Get better result after human validation #36

simonefrancia · 2019-01-07T15:51:54Z

Hi,
we are using indic-trans in order to make transliteration from Hindi to Roman/Eng.
After applying your model, I have good results in general, but there are still some errors, as some Hindi people have shown us.

चैन should be chain not chaiyn , 
कमल should be kamal not camel , 
मिलने should be milne not milane

Any advice to get better results? like increase training set? choose between BeamSearch and Viterbi?

Thanks

The text was updated successfully, but these errors were encountered:

irshadbhat · 2019-01-07T16:40:14Z

beamsearch will definitely help in this case. Beamsearch will return n outputs (by default n is 5) and in most of the cases the desired transliteration is either first or second.

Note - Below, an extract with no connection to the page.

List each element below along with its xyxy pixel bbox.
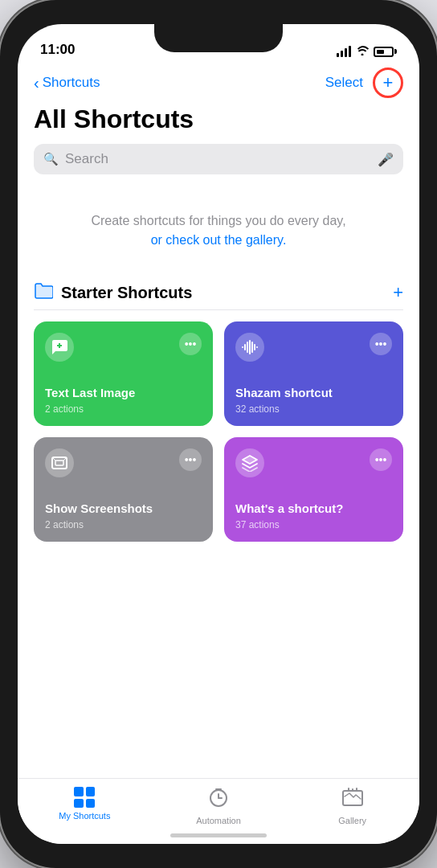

from indictrans import Transliterator
trn = Transliterator(source='hin', target='eng', decode='beamsearch')
trn.transform(u'चैन')
[u'chaiyn', u'chain', u'chann', u'chen', u'chan']
trn.transform(u'कमल')
[u'camel', u'kamal', u'camal', u'kamel', u'comel']
trn.transform(u'मिलने')
[u'milane', u'milne', u'miline', u'milene', u'mine']

As you can see the expected result is the second output in all the three cases.

Adding more training data might not help in this case. Since Roman is not the original script for Hindi, one can choose any spelling, for example, for the word बहुत the actual pronunciation is bahut, but most of the Hindi speakers (including me) prefer the spelling bohat. So bohut, bahut, bohat all are correct for me. Saying that the above transliterations are erroneous doesn't seem right. These actually are one of the possible transliterations.

Though the system can actually fail in some cases. After all it is a machine that learned some parameters using some training data and not some actual human being doing the transliteration. Expecting a 100% result does not seem reasonable.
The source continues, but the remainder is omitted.